I'm writing a Python Selenium scraper for a web page that uses infinite scrolling to load content dynamically. Over time, as more posts are loaded, the JavaScript heap memory usage in ChromeDriver grows steadily until it eventually crashes with an Out of Memory error.
I tried removing old DOM elements using JavaScript after a certain number of scrolls, but it seems that memory is not actually being freed, or not enough to prevent a crash.
def clear_old_posts(driver):
removed_counts = driver.execute_script("""

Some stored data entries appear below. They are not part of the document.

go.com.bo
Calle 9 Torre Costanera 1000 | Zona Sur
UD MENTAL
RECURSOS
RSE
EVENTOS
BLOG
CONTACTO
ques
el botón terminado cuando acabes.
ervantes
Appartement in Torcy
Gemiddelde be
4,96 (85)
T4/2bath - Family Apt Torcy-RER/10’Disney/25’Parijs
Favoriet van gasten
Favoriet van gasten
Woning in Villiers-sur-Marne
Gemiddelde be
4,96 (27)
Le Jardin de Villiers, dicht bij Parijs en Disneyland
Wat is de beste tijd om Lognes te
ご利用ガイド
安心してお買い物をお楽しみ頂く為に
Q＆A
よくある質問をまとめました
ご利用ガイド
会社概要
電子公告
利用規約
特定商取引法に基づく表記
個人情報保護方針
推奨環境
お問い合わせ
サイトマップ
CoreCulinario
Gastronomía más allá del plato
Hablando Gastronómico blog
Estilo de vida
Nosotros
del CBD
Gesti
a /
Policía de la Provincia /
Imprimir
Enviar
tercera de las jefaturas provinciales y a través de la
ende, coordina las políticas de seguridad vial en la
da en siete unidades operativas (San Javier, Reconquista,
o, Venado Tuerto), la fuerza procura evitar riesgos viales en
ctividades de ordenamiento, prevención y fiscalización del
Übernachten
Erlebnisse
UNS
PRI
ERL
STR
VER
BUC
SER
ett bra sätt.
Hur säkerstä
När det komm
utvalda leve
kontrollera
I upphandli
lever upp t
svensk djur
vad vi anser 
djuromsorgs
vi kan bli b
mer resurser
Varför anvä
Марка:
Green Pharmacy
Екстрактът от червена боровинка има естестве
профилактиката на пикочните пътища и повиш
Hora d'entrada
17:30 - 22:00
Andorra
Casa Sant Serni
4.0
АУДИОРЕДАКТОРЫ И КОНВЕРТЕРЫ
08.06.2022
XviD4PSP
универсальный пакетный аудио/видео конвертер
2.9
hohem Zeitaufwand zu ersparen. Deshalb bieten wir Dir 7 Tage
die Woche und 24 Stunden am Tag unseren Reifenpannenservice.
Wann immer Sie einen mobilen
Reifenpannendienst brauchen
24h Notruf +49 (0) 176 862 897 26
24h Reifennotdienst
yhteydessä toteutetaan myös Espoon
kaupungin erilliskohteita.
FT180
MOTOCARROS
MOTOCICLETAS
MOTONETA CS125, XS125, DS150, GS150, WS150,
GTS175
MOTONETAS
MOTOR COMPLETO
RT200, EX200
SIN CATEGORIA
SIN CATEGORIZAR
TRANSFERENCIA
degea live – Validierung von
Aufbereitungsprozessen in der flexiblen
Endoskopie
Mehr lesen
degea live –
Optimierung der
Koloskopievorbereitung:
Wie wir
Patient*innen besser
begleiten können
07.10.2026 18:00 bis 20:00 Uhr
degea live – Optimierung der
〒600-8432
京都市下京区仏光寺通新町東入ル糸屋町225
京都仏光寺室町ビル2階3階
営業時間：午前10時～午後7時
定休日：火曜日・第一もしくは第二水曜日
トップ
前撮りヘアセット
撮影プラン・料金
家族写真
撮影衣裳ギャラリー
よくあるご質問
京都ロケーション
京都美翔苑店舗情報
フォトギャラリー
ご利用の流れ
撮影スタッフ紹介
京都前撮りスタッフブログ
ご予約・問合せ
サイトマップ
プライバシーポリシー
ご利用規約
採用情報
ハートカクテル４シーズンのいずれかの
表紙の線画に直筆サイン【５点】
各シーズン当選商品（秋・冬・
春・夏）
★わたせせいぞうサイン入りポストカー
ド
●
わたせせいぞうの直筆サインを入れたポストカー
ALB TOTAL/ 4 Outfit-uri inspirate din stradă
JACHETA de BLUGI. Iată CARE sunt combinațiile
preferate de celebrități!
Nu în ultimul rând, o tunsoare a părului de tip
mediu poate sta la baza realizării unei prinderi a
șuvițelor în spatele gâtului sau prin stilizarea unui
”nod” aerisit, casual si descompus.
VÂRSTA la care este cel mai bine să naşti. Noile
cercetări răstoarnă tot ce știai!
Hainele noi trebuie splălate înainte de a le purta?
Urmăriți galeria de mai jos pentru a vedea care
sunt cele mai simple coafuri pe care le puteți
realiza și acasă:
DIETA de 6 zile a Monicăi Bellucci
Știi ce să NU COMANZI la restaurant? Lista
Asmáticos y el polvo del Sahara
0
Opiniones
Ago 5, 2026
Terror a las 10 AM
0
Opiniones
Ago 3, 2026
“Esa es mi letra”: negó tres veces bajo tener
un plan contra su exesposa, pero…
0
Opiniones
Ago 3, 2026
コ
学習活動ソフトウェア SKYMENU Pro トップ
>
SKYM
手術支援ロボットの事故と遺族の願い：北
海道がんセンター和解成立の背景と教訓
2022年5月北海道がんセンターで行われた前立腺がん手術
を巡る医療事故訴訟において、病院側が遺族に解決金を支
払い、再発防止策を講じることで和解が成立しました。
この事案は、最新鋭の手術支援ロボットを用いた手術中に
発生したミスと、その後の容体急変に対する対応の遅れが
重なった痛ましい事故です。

let removed = { articles: 0, ads: 0, images: 0, videos: 0, scripts: 0, canvas: 0 };
let articles = document.querySelectorAll('.infinite-scroll-component > div[data-testid^="message-"]');
let ads = document.querySelectorAll('.infinite-scroll-component .py-2');
let images = document.querySelectorAll('img');
let videos = document.querySelectorAll('video, iframe');
let scripts = document.querySelectorAll('script');
let canvasElements = document.querySelectorAll('canvas');
for (let i = 0; i < articles.length; i++) {
articles[i].remove();
removed.articles++;
}
images.forEach(img => { img.remove(); removed.images++; });
videos.forEach(video => { video.remove(); removed.videos++; });
scripts.forEach(script => { script.remove(); removed.scripts++; });
ads.forEach(ad => { ad.remove(); removed.ads++; });
canvasElements.forEach(canvas => { canvas.remove(); removed.canvas++; });
window.stop();
if (window.gc) window.gc(); // Not available unless Chrome launched with --js-flags="--expose-gc"
return removed;
""")
return removed_counts
Refreshing or restarting the ChromeDriver is not an option, as that resets the scroll state and loses progress. I need to maintain the session to keep loading more posts.
Here are my questions:
- Why isn't memory freed after removing DOM elements? Is ChromeDriver retaining references somehow?
- Is there a way to force garbage collection or clear memory more aggressively from within a Selenium session?
- Is there any workaround that doesn't involve restarting the driver or refreshing the page?
P.S:: the website is stocktwits.com for a specific symbol.